[Opening MATERIALS PROVIDED section]

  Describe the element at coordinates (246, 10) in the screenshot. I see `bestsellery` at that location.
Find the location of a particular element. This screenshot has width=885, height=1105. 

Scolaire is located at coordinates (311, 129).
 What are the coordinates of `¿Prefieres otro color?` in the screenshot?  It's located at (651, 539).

[Closing MATERIALS PROVIDED section]
[Opening MATERIALS PROVIDED section]

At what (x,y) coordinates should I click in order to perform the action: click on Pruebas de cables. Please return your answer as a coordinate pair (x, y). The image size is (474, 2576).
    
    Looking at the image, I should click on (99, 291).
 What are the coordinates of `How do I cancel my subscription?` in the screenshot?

[Closing MATERIALS PROVIDED section]

▶ WHAT NEEDS TO BE DONE: Given the records above, restate word for word only the lines starting at the one with "At what (x,y)" and ending at the one with "do I cancel".

▶ THE COMPLETED TASK:
At what (x,y) coordinates should I click in order to perform the action: click on Pruebas de cables. Please return your answer as a coordinate pair (x, y). The image size is (474, 2576).
    
    Looking at the image, I should click on (99, 291).
 What are the coordinates of `How do I cancel my subscription?` in the screenshot?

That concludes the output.